In his speech delivered before the constituent assembly on the occasion of giving the final draft of the constitution, he had said, “…We must abandon the method of civil disobedience, non-cooperation and satyagraha. When there was no way left for constitutional methods for achieving economic and social objectives, there was a great deal of justification for unconstitutional methods. But where constitutional methods are open, there can be no justification for these unconstitutional methods. These methods are nothing but the Grammar of Anarchy and the sooner they are abandoned, the better for us…”
At a time when the nation is going through a great deal of change, his warning in relation to the forces of anarchy seems more relevant than before. The forces of anarchy unleashed in our country have often cited Dr. Ambedkar and constitutional provisions thereby misleading the general public. As we are observing his Mahaparinivan Diwas, it’s important for us to remember his vision for an independent India. In a country so diverse like ours its only order, and not anarchy, that will bring peace and stability assuring development and dignity for all. Therefore, while offering his firm defense to a parliamentary form of democracy he had said, those who are opposing it essentially want to create discord between different sections of society. That will provide them an easy playing field to resort on to bloody revolutionary methods to establish a political system of their designs.
Though he firmly stood against caste-based discrimination of his times in the country, he never supported, preached or propagated bloody methods of opposing them. He insisted on non-violent methods during the agitations for the entry of oppressed classes in Kalaram Mandir in Nasik or Choudar Lake. In his essay ‘Buddha or Marx’, he upheld the Buddhist path rather than violent methods propagated in Marxist thoughts. Morality, love and compassion to him were the supreme values of humanity that could only be inculcated through the means of religion among the masses. He did not consider religion as the opium of the masses. This abiding belief led him to convert to Buddhism along with thousands of his followers at Diksha Bhumi in Nagpur on 14 October 1956.
A trained economist that he was he had well understood the fallacies of controlled economic policies and therefore he had called for free economic policies as far back as 1927. In a paper contributed to American Economic Review in 1918 he had written, “Society is always conservative. It does not change unless it is compelled to. When change begins, there is always a struggle between the old and the new, and the new is always in danger of being eliminated in the struggle for survival unless it is supported.” His farsightedness can be gauged in the farmer’s agitations that we witnessed in the wake of three agricultural reform bills passed by the parliament of India.

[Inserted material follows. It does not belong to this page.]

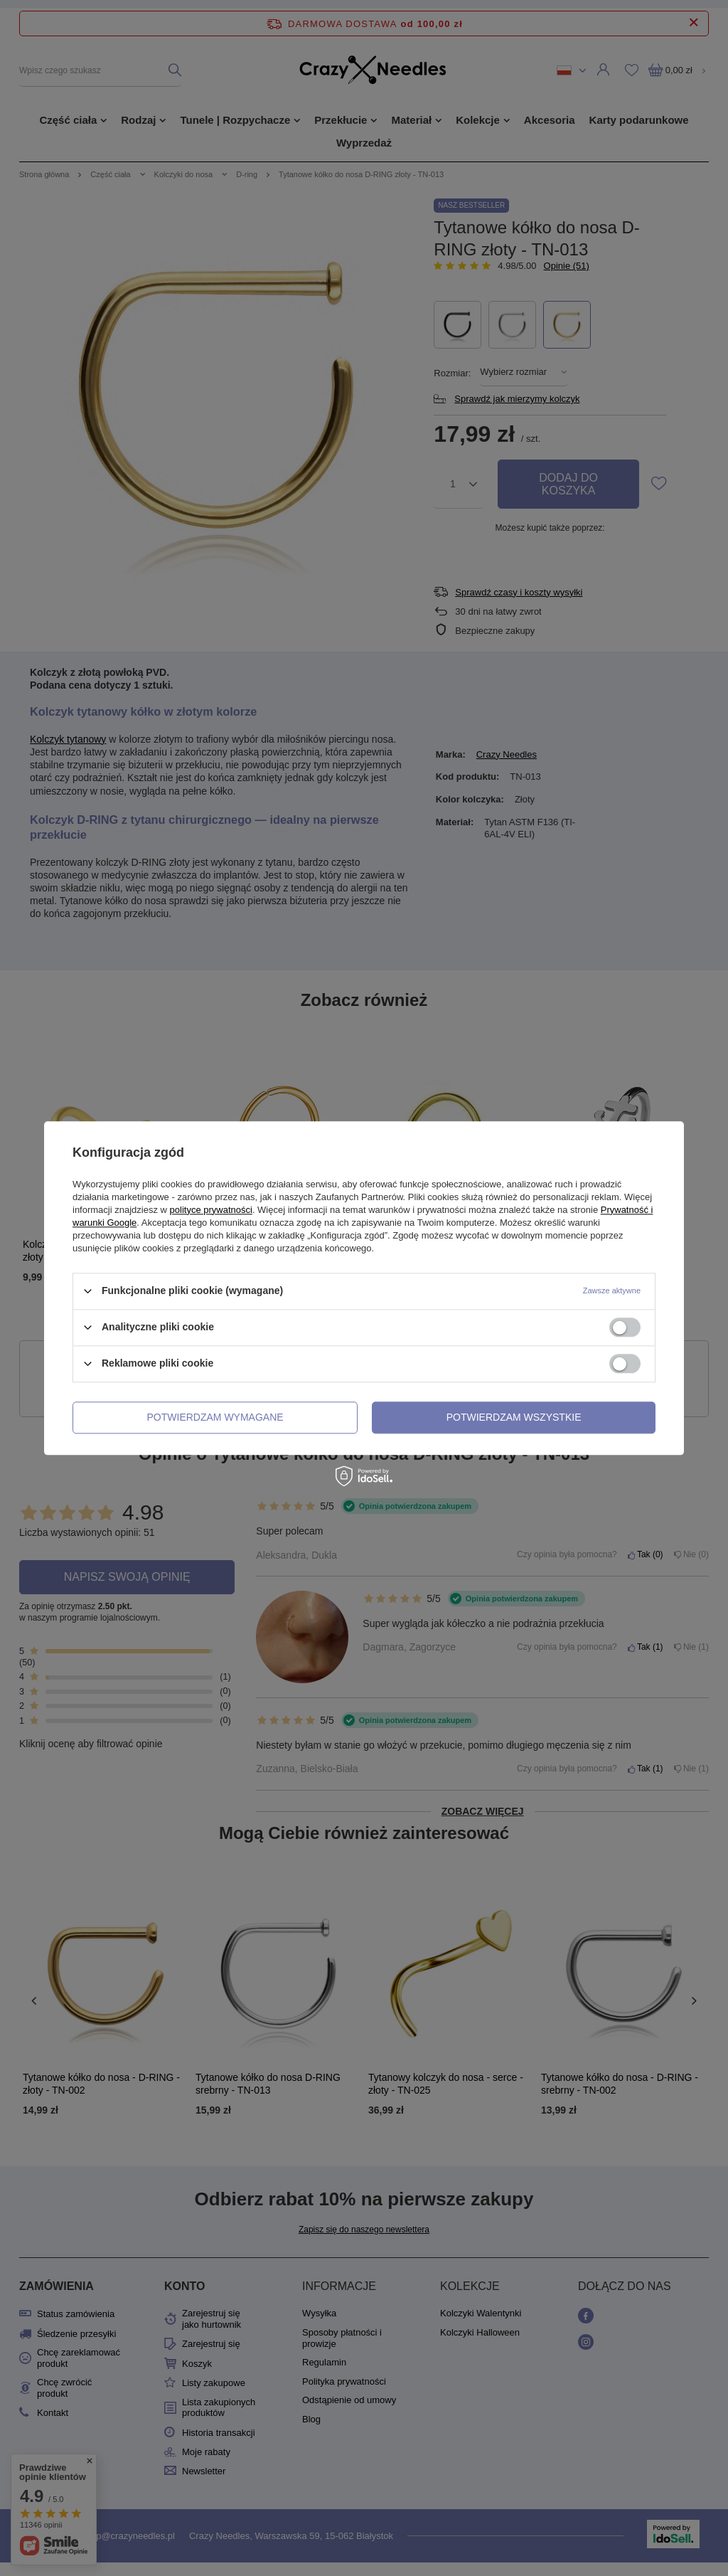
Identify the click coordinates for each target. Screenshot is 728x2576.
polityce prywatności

The so-called vanguards of the poor and oppressed seemed to be selectively using Ambedkarite ideas to push through their own agenda ignoring the core of Ambedkar’s thoughts and vision. Their violent activities in the far-flung forest and hill areas of India do not coincide even closer with what Dr. Ambedkar lived and worked for. At most, they along with their urban supporters are leaving no stone unturned to thrust the forest and hill dwellers into the perennial state of backwardness and underdevelopment. Any act of dissent or disobeyance is met with unimaginable brutality perpetrated on such individuals thereby leaving them terrorized to unknown bounds.
On the occasion of his 66th Mahaparinivan Diwas of Dr. Babasaheb Ambedkar, while we pay our tributes to this great son of India, it’s equally important for us to invoke his thoughts and vision that have transcended temporal boundaries. As we are celebrating ‘Azadi Ka Amrit Mahotsav’, we must teach our younger generations to put their narrow and selfish strifes aside in the larger interest of the country and its people. Incorporating Dr. Ambedkar’s nationalist ideas into our school and university curricula could be the right step in that direction.